[Start of Attachment]

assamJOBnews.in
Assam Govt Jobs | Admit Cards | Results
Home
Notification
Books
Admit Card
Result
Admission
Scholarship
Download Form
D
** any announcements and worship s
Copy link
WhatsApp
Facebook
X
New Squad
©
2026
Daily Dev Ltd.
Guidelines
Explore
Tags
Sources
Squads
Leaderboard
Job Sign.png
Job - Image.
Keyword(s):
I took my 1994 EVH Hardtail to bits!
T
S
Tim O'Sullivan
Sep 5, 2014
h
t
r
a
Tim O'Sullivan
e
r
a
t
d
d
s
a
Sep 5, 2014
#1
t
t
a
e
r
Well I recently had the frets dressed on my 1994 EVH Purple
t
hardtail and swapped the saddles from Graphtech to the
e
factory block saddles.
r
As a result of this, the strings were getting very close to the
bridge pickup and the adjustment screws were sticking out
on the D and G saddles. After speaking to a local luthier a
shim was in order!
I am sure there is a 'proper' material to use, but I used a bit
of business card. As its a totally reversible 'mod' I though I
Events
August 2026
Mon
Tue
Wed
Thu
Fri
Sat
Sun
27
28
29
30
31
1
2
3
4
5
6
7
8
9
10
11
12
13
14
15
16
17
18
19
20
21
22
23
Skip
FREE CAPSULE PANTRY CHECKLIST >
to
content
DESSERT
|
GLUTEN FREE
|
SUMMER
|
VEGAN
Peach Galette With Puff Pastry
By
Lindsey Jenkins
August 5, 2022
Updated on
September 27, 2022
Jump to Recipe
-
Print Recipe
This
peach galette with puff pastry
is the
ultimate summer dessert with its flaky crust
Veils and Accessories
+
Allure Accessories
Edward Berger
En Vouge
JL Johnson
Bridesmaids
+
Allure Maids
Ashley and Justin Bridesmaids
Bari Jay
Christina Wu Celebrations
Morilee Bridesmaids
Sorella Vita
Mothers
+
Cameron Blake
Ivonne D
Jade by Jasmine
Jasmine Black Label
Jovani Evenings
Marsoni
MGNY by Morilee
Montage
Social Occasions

[End of Attachment]
[Start of Attachment]

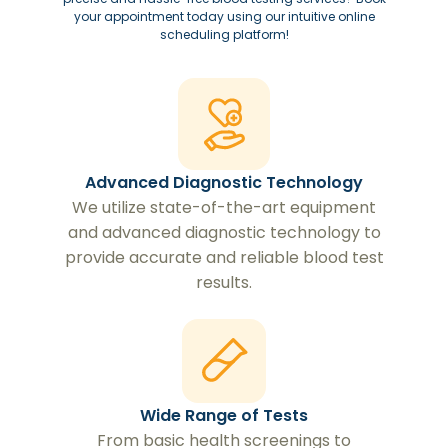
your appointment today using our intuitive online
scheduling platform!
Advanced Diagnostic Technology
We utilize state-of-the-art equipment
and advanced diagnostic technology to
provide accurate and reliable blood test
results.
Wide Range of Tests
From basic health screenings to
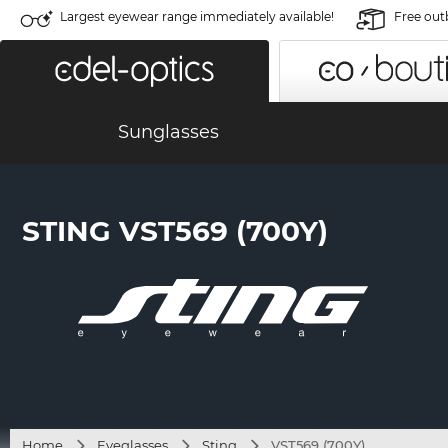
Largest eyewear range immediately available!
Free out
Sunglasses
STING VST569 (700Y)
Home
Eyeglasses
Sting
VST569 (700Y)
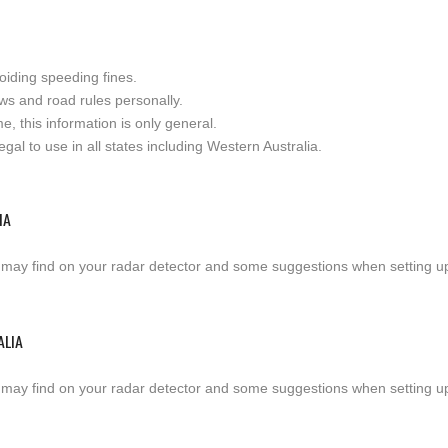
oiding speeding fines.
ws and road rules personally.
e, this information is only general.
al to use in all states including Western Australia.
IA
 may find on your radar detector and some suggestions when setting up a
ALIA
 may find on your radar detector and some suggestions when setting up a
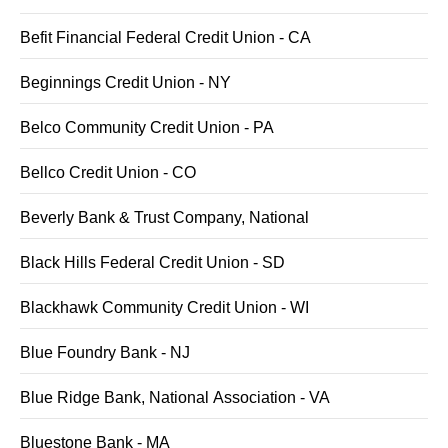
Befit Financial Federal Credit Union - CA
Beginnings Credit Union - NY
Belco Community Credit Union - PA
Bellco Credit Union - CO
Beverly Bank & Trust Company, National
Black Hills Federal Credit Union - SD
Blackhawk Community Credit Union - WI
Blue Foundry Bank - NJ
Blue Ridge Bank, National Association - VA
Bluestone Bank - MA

[End of Attachment]
[Start of Attachment]

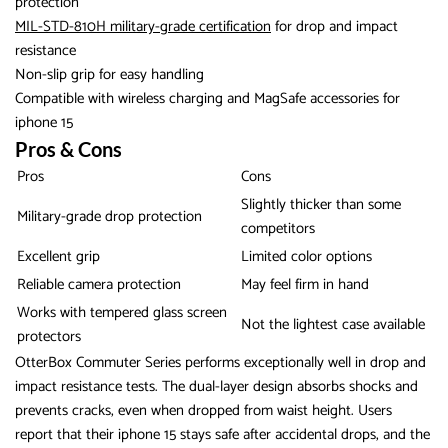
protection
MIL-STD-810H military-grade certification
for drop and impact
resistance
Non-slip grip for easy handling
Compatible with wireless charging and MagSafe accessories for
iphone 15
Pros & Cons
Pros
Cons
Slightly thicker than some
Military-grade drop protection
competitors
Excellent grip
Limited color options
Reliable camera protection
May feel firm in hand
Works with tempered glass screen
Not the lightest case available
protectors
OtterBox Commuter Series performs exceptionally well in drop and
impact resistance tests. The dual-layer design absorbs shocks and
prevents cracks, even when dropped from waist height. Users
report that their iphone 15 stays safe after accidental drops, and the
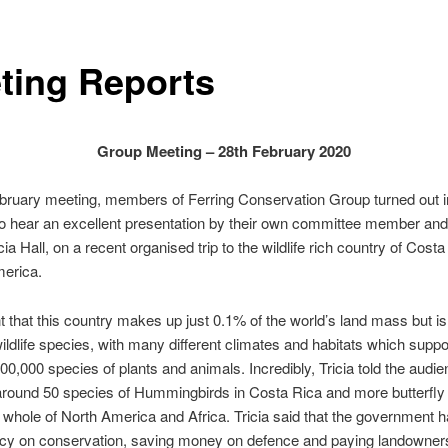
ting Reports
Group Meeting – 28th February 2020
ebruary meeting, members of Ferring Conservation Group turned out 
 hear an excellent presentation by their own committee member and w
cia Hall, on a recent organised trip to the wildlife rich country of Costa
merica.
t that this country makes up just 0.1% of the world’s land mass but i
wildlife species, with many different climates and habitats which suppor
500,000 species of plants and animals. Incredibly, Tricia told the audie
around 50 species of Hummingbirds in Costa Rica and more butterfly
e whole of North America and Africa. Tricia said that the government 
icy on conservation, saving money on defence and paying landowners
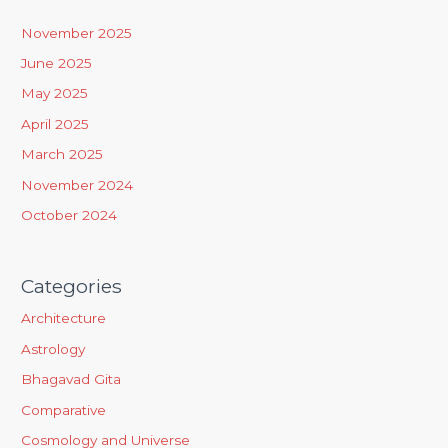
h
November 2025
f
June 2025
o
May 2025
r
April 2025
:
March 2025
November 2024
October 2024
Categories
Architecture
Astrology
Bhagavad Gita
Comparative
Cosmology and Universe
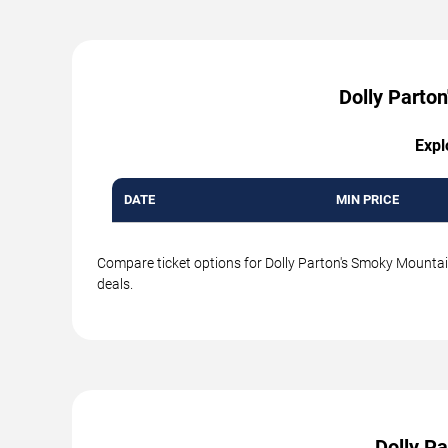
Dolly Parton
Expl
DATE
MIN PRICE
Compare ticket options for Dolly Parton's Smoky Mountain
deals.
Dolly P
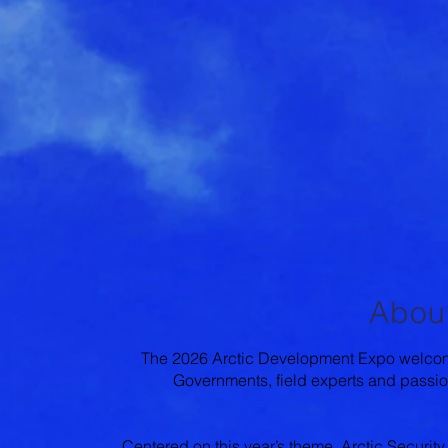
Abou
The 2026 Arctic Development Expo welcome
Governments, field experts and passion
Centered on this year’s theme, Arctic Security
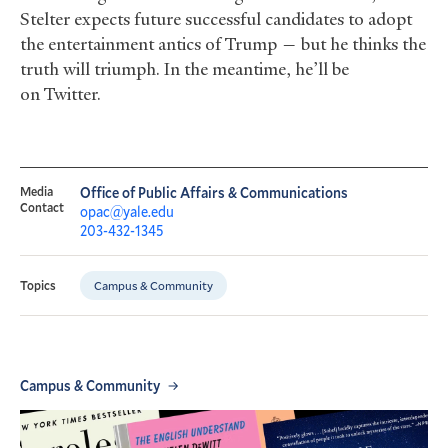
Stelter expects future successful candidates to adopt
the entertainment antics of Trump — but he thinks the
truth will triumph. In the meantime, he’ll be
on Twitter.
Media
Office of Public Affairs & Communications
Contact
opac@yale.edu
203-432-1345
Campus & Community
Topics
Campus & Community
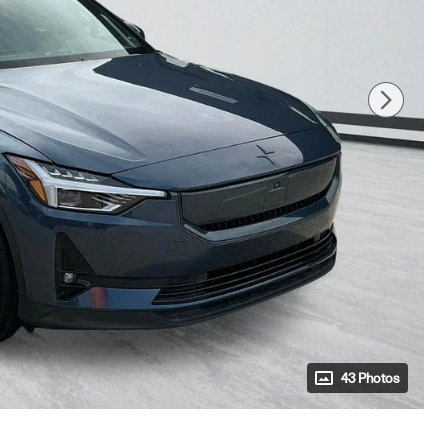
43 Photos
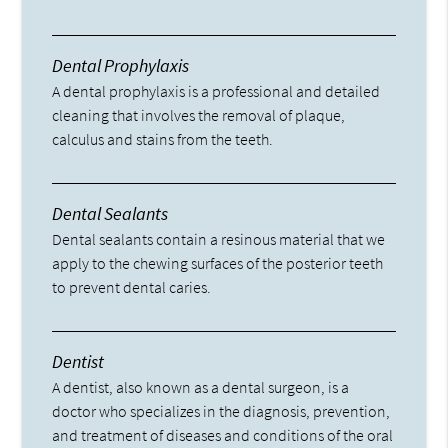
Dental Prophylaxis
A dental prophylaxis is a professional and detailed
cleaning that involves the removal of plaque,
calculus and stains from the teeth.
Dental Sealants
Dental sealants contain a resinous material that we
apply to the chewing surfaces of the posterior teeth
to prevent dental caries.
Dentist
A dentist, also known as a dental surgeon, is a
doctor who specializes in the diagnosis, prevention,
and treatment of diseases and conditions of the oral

[End of Attachment]

--- TASK DETAILS ---
Lines of the listing above that contain the word "Credit" should all be returned.

--- THE ANSWER ---
Befit Financial Federal Credit Union - CA
Beginnings Credit Union - NY
Belco Community Credit Union - PA
Bellco Credit Union - CO
Black Hills Federal Credit Union - SD
Blackhawk Community Credit Union - WI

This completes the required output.